## TASK DETAILS
Nothing in the data should change when you return it, but leave the pictures out.

## SUPPLIED RECORDS
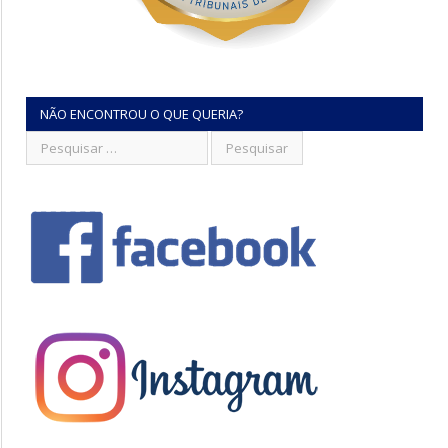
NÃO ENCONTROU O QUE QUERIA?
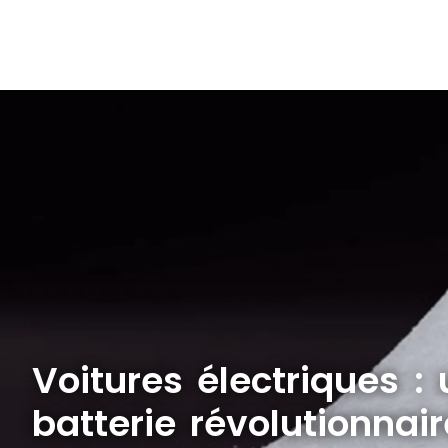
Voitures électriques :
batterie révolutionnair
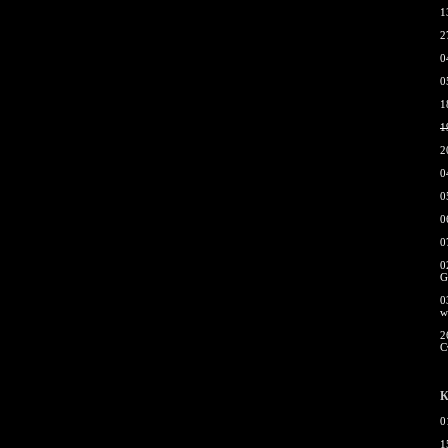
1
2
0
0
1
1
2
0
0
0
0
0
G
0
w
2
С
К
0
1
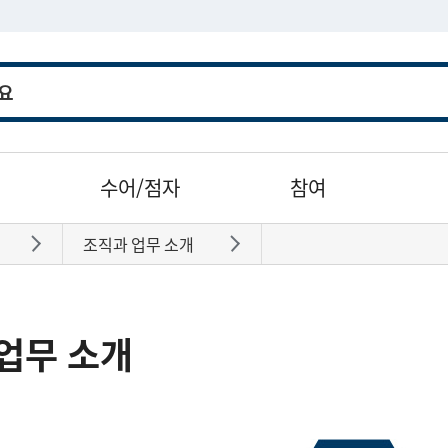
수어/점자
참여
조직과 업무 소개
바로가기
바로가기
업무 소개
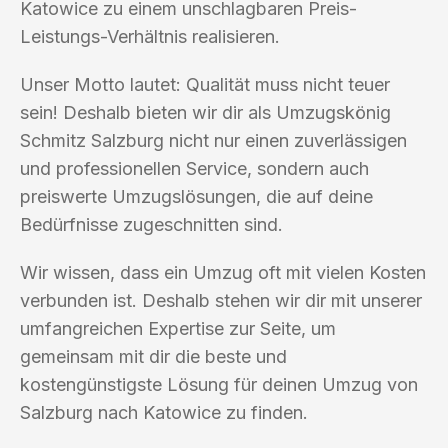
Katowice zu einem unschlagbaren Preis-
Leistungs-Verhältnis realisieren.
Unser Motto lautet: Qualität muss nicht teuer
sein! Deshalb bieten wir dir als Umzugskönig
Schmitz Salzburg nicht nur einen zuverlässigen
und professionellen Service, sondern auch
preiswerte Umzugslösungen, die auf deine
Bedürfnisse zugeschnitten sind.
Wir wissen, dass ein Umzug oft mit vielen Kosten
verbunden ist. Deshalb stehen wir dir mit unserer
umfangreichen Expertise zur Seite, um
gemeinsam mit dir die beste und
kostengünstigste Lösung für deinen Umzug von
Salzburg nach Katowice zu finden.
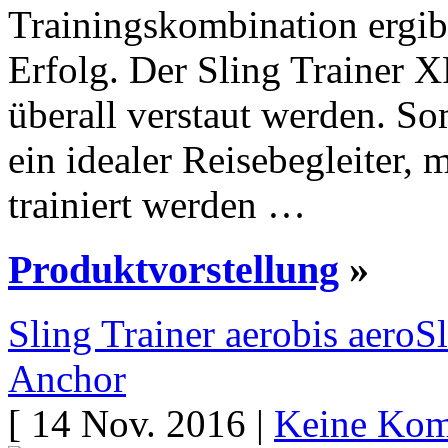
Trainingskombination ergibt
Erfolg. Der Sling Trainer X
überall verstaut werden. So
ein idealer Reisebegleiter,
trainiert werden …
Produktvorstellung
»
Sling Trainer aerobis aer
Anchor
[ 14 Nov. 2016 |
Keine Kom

## RESULT OF THIS TASK
NÃO ENCONTROU O QUE QUERIA?
Voitures électriques :
batterie révolutionnair
1
2
0
0
1
1
2
0
0
0
0
0
G
0
w
2
С
К
0
1
수어/점자
참여
조직과 업무 소개
바로가기
바로가기
업무 소개
Katowice zu einem unschlagbaren Preis-
Leistungs-Verhältnis realisieren.
Unser Motto lautet: Qualität muss nicht teuer
sein! Deshalb bieten wir dir als Umzugskönig
Schmitz Salzburg nicht nur einen zuverlässigen
und professionellen Service, sondern auch
preiswerte Umzugslösungen, die auf deine
Bedürfnisse zugeschnitten sind.
Wir wissen, dass ein Umzug oft mit vielen Kosten
verbunden ist. Deshalb stehen wir dir mit unserer
umfangreichen Expertise zur Seite, um
gemeinsam mit dir die beste und
kostengünstigste Lösung für deinen Umzug von
Salzburg nach Katowice zu finden.
Trainingskombination ergibt
Erfolg. Der Sling Trainer X
überall verstaut werden. So
ein idealer Reisebegleiter,
trainiert werden …
Produktvorstellung
»
Sling Trainer aerobis aer
Anchor
[ 14 Nov. 2016 |
Keine Kom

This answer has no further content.